## AIM OF THE TASK
Every line with the word "نقره" in it should be extracted from the data that follows.

## DATASET CONTENT
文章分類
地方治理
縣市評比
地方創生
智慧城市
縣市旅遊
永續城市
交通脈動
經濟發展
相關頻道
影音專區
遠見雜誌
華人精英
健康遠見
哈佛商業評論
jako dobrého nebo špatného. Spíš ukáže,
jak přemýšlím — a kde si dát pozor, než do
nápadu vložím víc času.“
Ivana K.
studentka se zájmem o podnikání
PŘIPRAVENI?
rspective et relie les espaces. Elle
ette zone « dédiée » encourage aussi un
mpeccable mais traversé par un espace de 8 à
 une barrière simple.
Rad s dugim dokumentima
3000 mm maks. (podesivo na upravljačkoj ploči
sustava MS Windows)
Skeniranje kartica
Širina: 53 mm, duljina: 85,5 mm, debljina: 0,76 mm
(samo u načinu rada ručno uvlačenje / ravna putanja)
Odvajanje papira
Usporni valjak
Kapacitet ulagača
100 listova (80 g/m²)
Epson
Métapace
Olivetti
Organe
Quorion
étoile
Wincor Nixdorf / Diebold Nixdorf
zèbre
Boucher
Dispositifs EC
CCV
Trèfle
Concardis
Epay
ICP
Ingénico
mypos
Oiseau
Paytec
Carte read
* * *
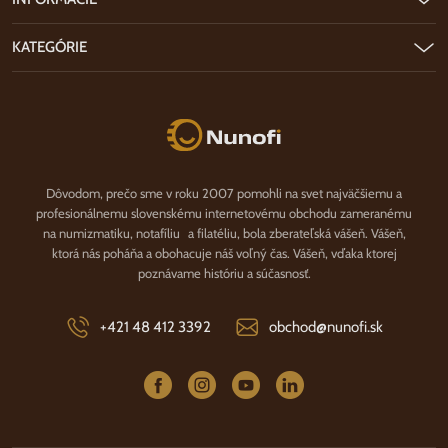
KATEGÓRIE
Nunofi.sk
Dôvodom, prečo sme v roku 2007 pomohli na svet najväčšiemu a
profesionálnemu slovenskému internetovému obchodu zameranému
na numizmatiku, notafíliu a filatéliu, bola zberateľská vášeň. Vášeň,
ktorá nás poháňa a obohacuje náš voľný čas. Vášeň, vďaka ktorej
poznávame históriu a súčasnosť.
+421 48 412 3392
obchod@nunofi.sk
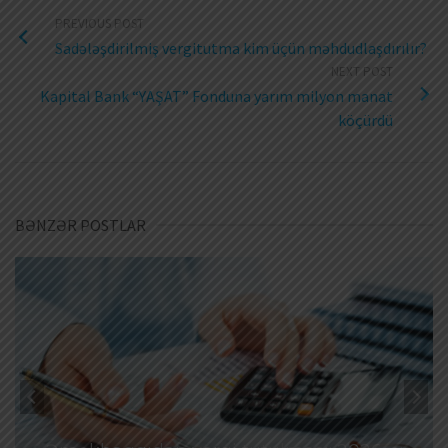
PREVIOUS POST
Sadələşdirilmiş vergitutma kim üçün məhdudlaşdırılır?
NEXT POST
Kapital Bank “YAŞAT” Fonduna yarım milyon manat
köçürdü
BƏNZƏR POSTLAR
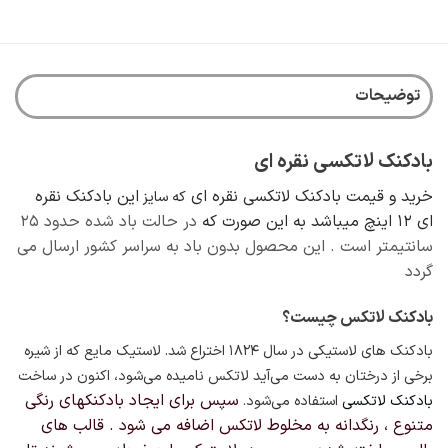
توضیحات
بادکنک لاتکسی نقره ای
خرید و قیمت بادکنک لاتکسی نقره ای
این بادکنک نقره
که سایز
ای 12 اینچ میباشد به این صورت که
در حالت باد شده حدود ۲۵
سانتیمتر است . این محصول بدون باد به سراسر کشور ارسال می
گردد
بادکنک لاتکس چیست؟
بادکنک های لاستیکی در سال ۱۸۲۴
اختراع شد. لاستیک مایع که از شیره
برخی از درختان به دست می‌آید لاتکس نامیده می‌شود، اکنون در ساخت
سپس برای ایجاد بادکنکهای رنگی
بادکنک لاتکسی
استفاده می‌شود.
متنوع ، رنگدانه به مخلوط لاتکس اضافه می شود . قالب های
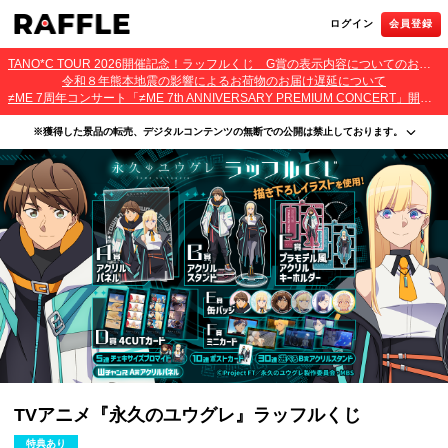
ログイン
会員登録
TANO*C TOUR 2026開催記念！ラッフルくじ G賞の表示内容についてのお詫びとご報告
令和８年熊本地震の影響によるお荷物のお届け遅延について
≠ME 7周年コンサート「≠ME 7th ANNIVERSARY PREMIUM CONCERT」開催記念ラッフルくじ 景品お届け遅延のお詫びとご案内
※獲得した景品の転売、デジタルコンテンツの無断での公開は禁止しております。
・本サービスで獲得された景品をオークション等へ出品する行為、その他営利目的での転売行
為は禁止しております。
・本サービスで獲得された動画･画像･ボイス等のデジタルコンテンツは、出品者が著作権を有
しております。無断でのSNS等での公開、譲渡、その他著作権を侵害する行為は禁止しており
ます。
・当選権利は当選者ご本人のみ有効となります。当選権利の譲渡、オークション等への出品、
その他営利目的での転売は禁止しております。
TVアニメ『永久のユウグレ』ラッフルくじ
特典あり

## RESPONSE BOX
بادکنک لاتکسی نقره ای
خرید و قیمت بادکنک لاتکسی نقره ای
این بادکنک نقره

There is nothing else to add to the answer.